Renzi "Punching-ball", solo contro tutti. Sul Pd ombre di nuova scissione, sarebbe un "remake" degli ex Pci

. Politica

Renzi "Punching-ball", tutti lo attaccano, sembra un tiro al bersaglio. Ha criticato nel suo libro nientemeno che un mostro sacro per la sinistra come Bankitalia, ha quasi irriso Enrico Letta, giudicato poco più o poco meno di uno stupidotto, approdato per caso in lidi superiori alle sue capacita'. "Ma che golpe, me lo chiese addirittura la minoranza del Pd di sostituirlo. E giù l'accusa di vittimismo", il Renzi pensiero. E come non ricordare la faccia di Letta nello scambio di consegne a palazzo Chigi, con il campanellino.  La replica puntata di Letta "Mi disgusta, caso psicanalitico". Ancora "Renzi e' in totale isolamento.

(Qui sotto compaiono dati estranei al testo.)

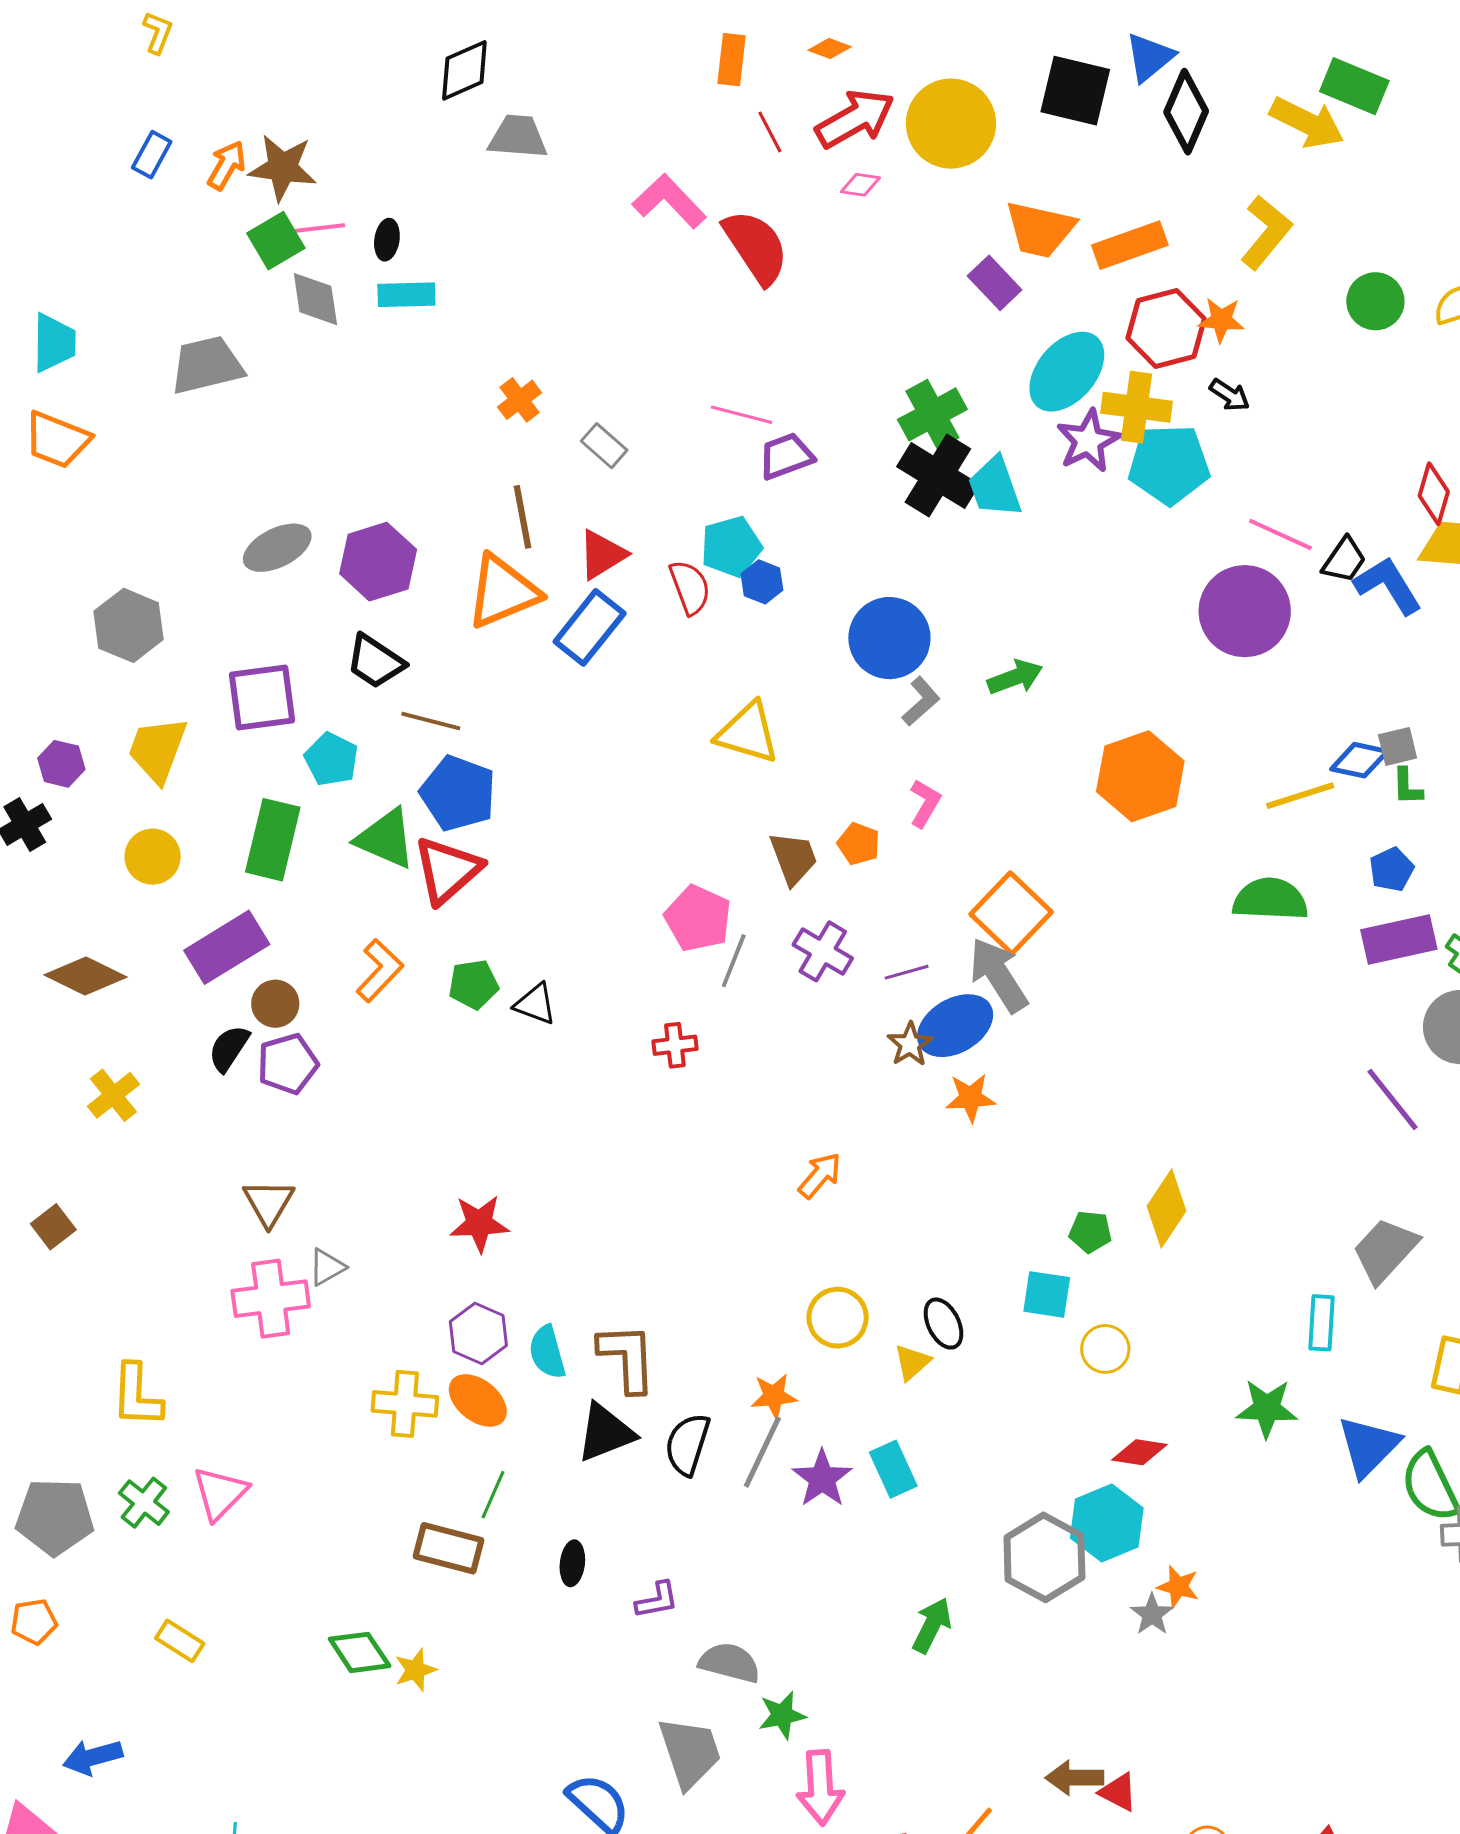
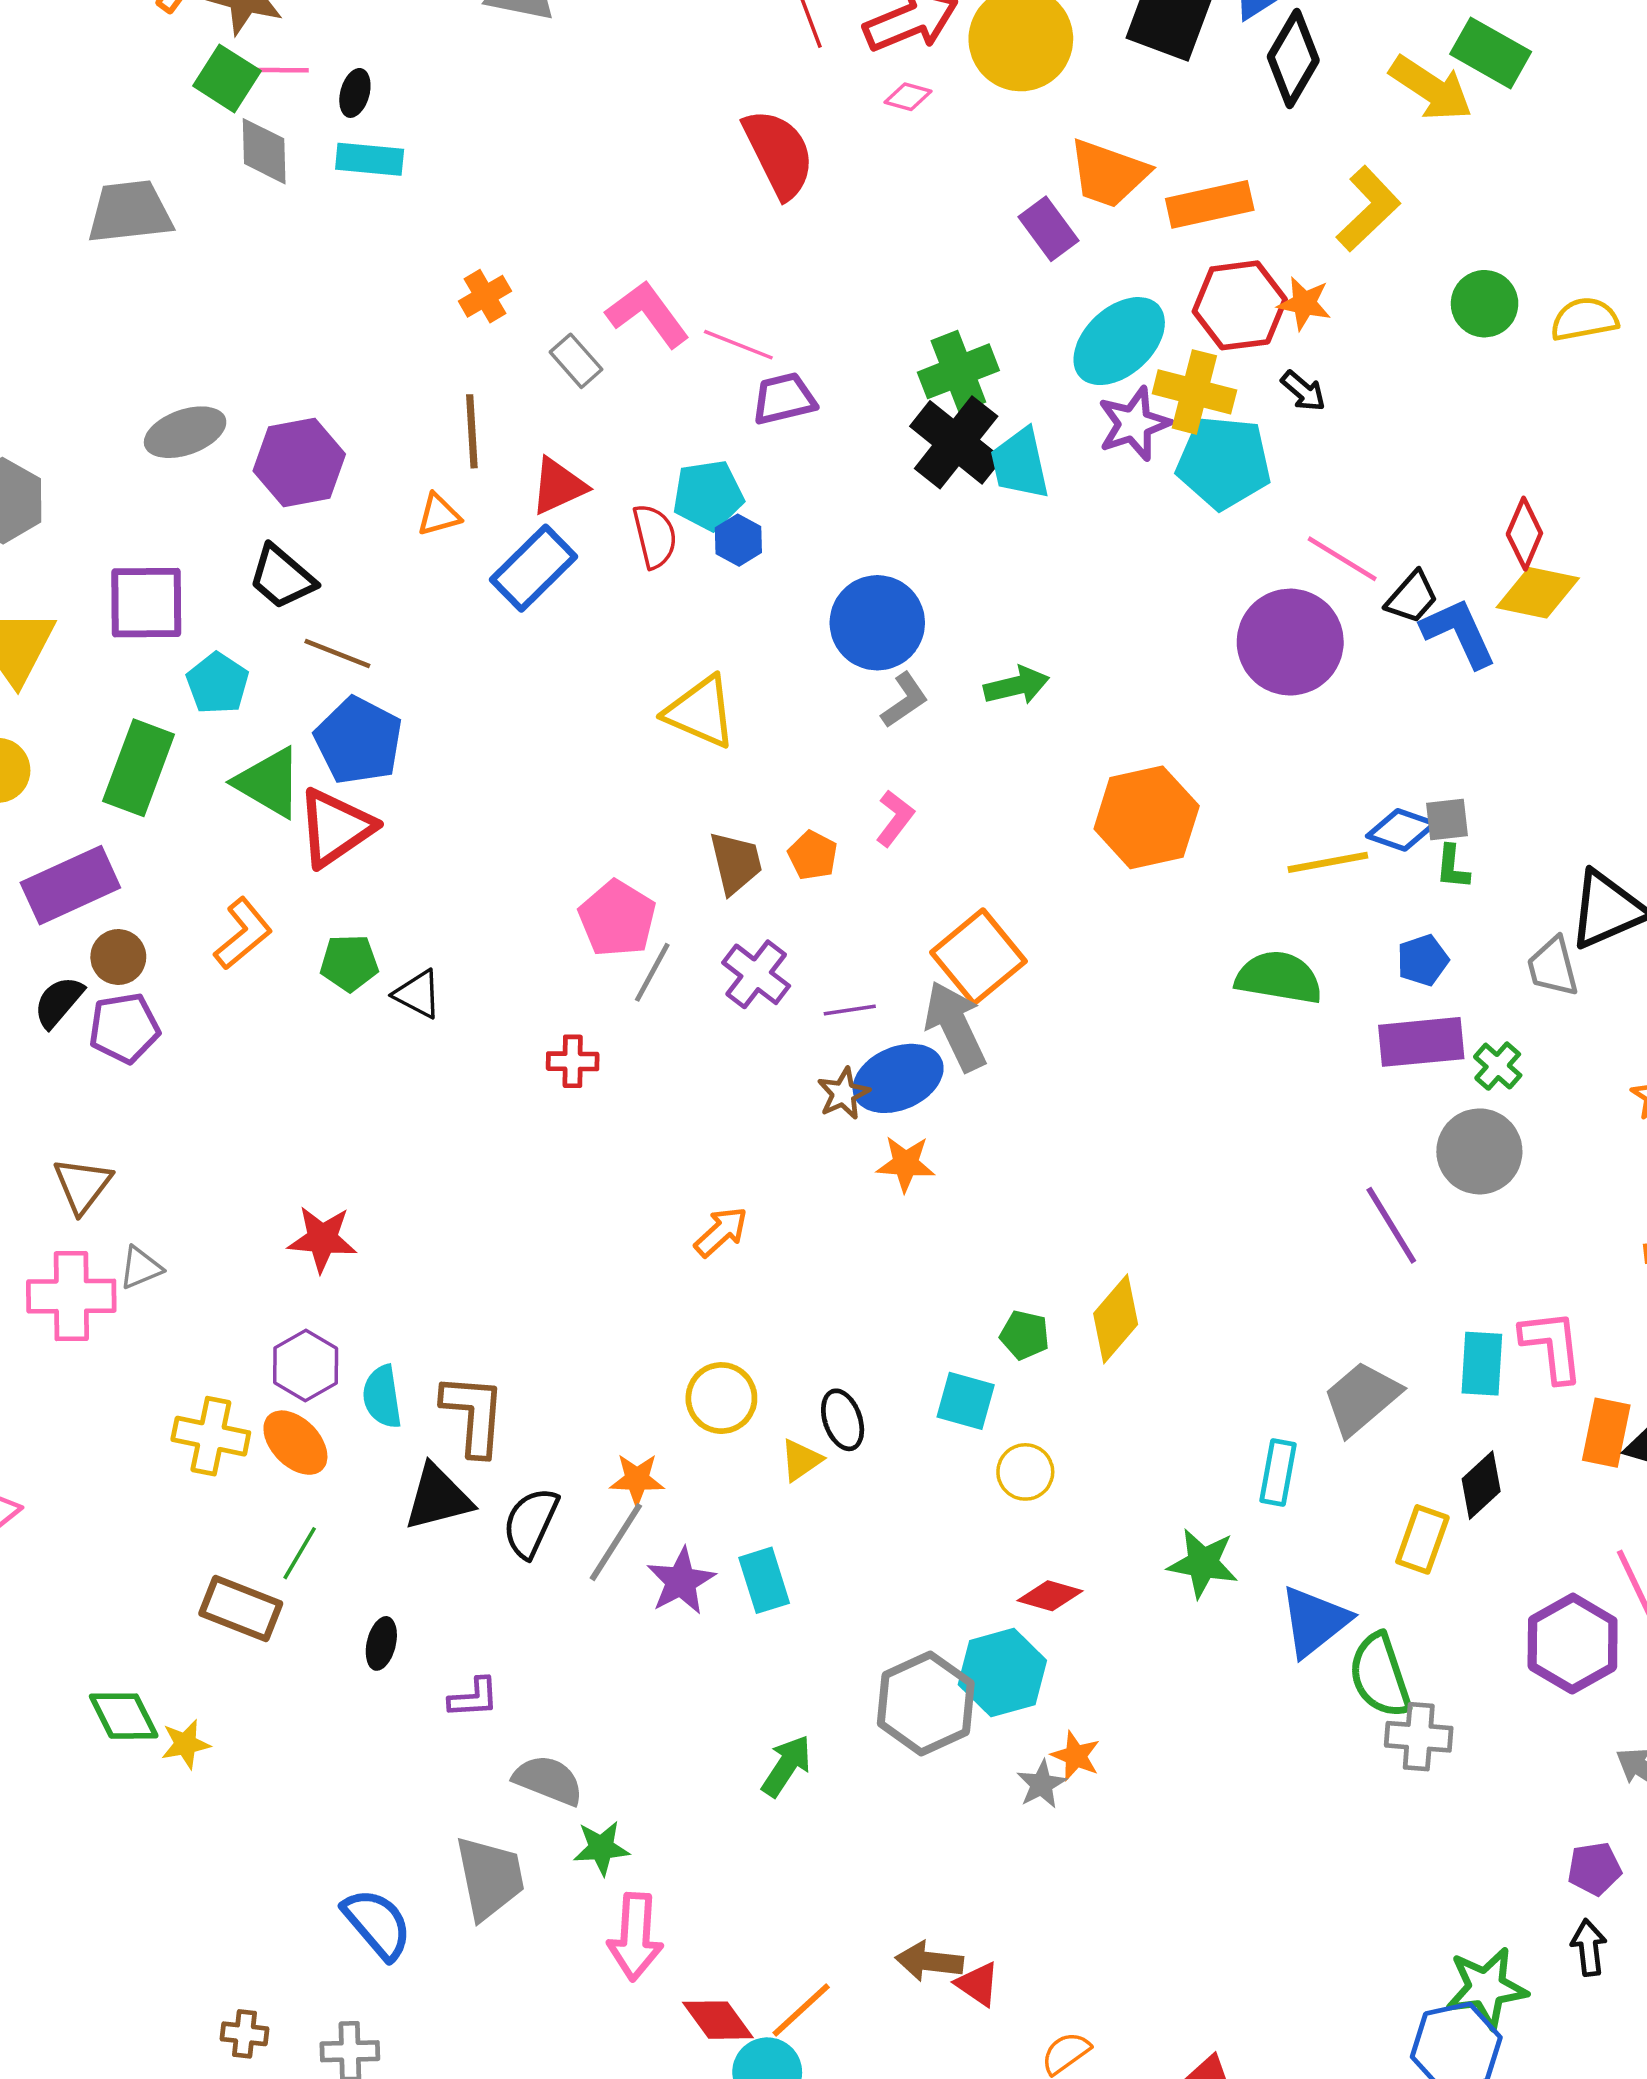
pink L-shape: (669, 201) -> (648, 314), moved
green square: (276, 241) -> (227, 78), turned -34
orange triangle: (503, 592) -> (439, 515), size x0.5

Mi vuole nel fango, ci si rotolerà da solo". Tanto astio reso come di pubblico dominio a sinistra non si era mai visto. Lotte feroci, furono risolte negli anni passati, tra le mura di casa, senza che nulla, o poco, trapelasse. Di lotte antiche ne sono ancora un esempio, quella storica tra Veltroni e D'Alema e quella piu' recente sempre tra D'Alema, questa volta Bersani. Fatto sta che Prodi con la sua tenda tirata su vicino al Pd, ha dato il via ad un vero e proprio accampamento di manipoli, pronti a scagliarsi all'assalto del palazzo del Nazareno. Per ora tenuti a freno, dalla paura di sbagliare mosse e tempi. C'e' chi parla apertamente di una nuova scissione di Orlando e dei suoi. Che poi sarebbe un remake di quanto già visto. I vecchi comunisti se ne vanno perché non sentono più il Pd come casa loro. Ma a sorpresa potrebbe essere proprio Renzi ad andarsene per fare un suo partito alla Macron. Certo che in tutto e per tutto Renzi dimostra di non volere scendere a patti con la sinistra, magari meglio Berlusconi, più simile alle sue idee.